PROBLEM STATEMENT =>
Everything from the line containing "как помогает бизнесу" through the final line of the entries below should be repeated exactly, and nothing else.
+-------+
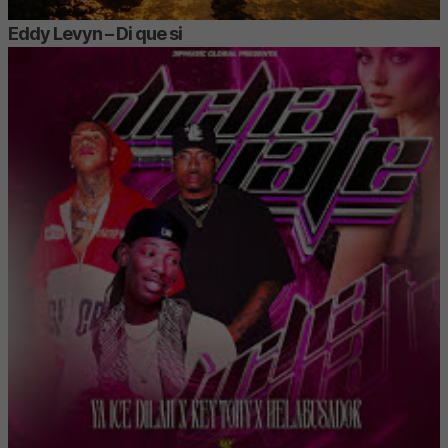
Eddy Levyn – Di que si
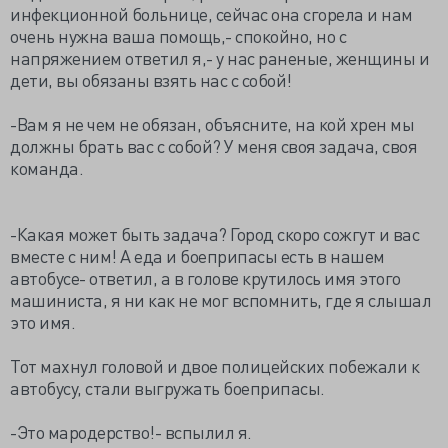
инфекционной больнице, сейчас она сгорела и нам
очень нужна ваша помощь,- спокойно, но с
напряжением ответил я,- у нас раненые, женщины и
дети, вы обязаны взять нас с собой!
-Вам я не чем не обязан, объясните, на кой хрен мы
должны брать вас с собой? У меня своя задача, своя
команда.
-Какая может быть задача? Город скоро сожгут и вас
вместе с ним! А еда и боеприпасы есть в нашем
автобусе- ответил, а в голове крутилось имя этого
машиниста, я ни как не мог вспомнить, где я слышал
это имя.
Тот махнул головой и двое полицейских побежали к
автобусу, стали выгружать боеприпасы.
-Это мародерство!- вспылил я.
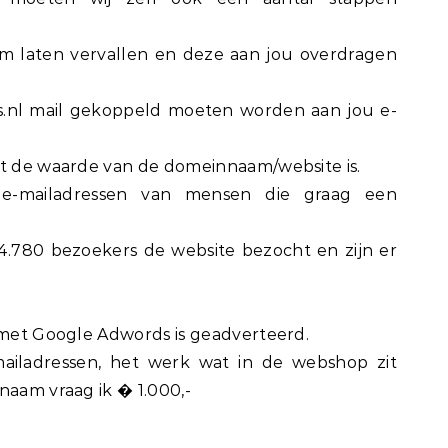
m laten vervallen en deze aan jou overdragen
.nl mail gekoppeld moeten worden aan jou e-
at de waarde van de domeinnaam/website is.
e-mailadressen van mensen die graag een
.780 bezoekers de website bezocht en zijn er
r met Google Adwords is geadverteerd.
mailadressen, het werk wat in de webshop zit
naam vraag ik � 1.000,-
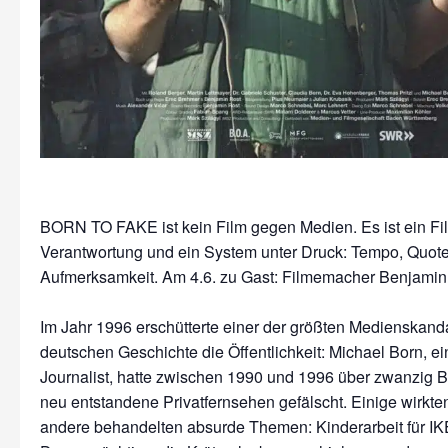
BORN TO FAKE ist kein Film gegen Medien. Es ist ein Fi
Verantwortung und ein System unter Druck: Tempo, Quote
Aufmerksamkeit. Am 4.6. zu Gast: Filmemacher Benjamin
Im Jahr 1996 erschütterte einer der größten Medienskand
deutschen Geschichte die Öffentlichkeit: Michael Born, e
Journalist, hatte zwischen 1990 und 1996 über zwanzig Be
neu entstandene Privatfernsehen gefälscht. Einige wirkten 
andere behandelten absurde Themen: Kinderarbeit für IKE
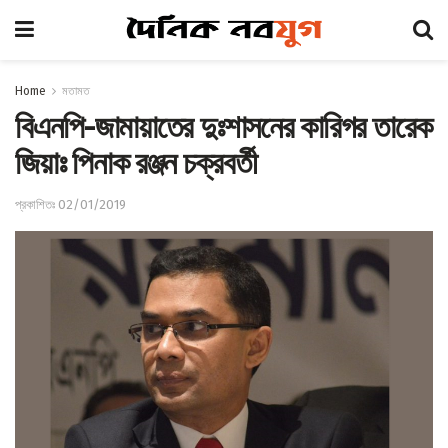
Home
মতামত
বিএনপি-জামায়াতের দুঃশাসনের কারিগর তারেক
জিয়াঃ পিনাক রঞ্জন চক্রবর্তী
প্রকাশিতঃ 02/01/2019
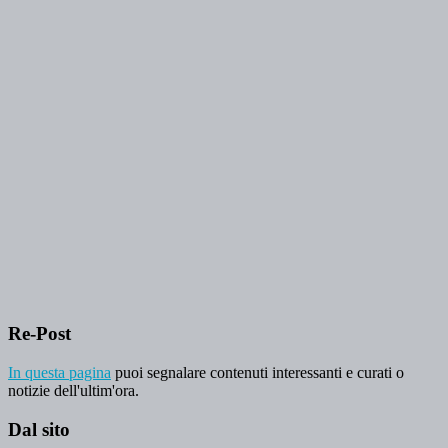
Re-Post
In questa pagina
puoi segnalare contenuti interessanti e curati o
notizie dell'ultim'ora.
Dal sito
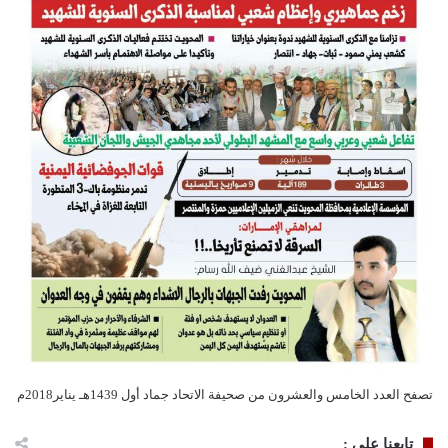
تصفح العدد الخامس والعشرون من صحيفة الاتحاد جماد أول 1439هـ يناير2018م
تابعنا على :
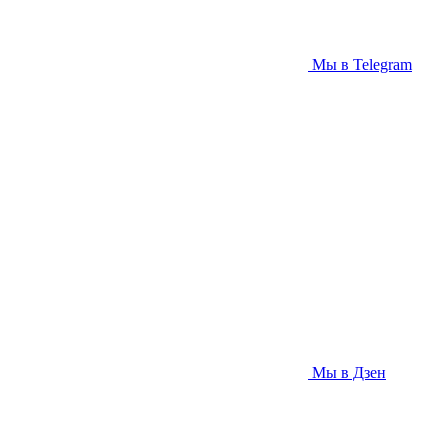
Мы в Telegram
Мы в Дзен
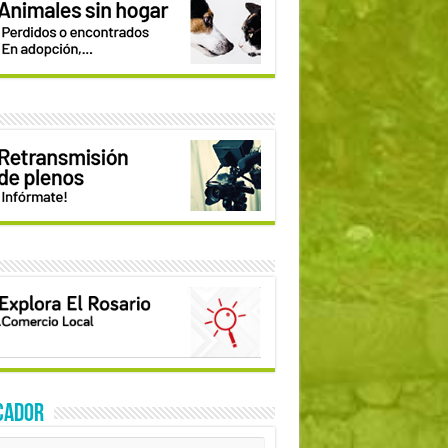
CADOR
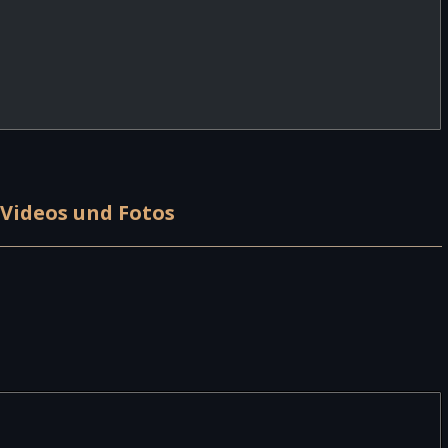
Videos und Fotos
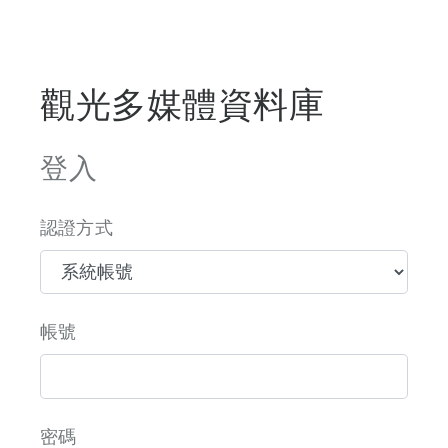
觀光多媒體資料庫
登入
認證方式
帳號
密碼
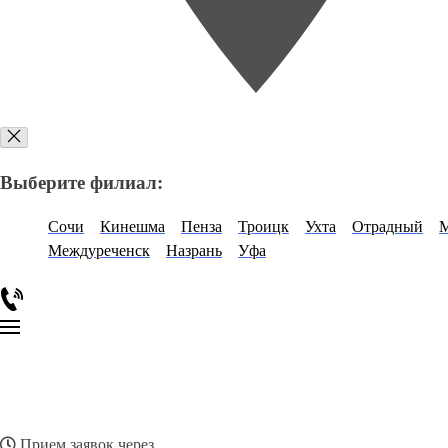
Выберите филиал:
Сочи
Кинешма
Пенза
Троицк
Ухта
Отрадный
М
Междуреченск
Назрань
Уфа
Прием заявок через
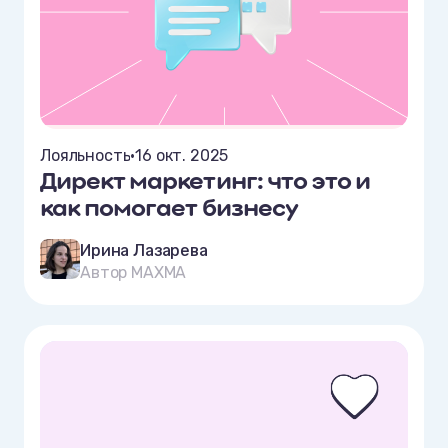
Лояльность
•
16 окт. 2025
Директ маркетинг: что это и
как помогает бизнесу
Ирина Лазарева
Автор MAXMA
+-------+
RESULT OF THIS EXERCISE =>
как помогает бизнесу
Ирина Лазарева
Автор MAXMA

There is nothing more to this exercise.